### TASK DIRECTIONS
The lines to copy are those in the listing that hold the word "cada".

### RECORDS SHOWN

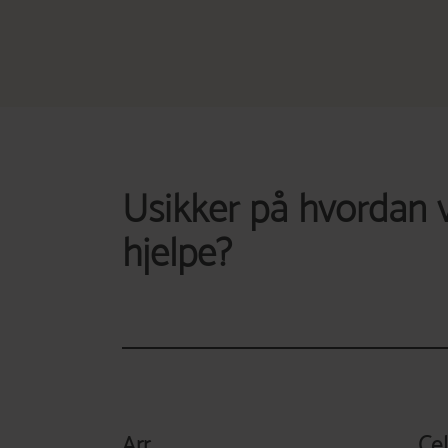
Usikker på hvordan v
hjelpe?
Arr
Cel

==

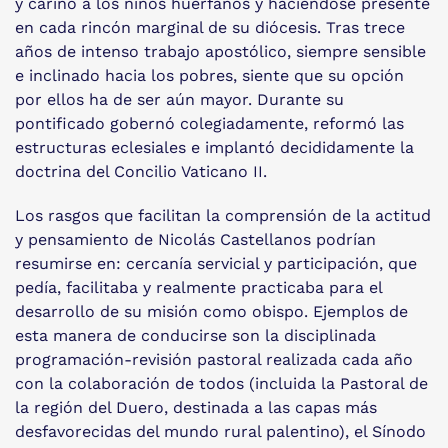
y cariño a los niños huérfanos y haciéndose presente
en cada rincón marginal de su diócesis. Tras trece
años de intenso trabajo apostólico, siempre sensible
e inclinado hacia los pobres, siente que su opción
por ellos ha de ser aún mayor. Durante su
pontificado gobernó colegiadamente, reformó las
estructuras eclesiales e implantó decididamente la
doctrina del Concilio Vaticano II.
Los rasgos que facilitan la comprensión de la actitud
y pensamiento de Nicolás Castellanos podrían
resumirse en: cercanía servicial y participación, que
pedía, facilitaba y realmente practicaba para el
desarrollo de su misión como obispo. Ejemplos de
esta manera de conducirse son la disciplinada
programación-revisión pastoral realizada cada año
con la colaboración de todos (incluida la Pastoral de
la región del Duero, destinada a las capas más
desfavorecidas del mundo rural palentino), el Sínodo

### THE COMPLETED TASK
en cada rincón marginal de su diócesis. Tras trece
programación-revisión pastoral realizada cada año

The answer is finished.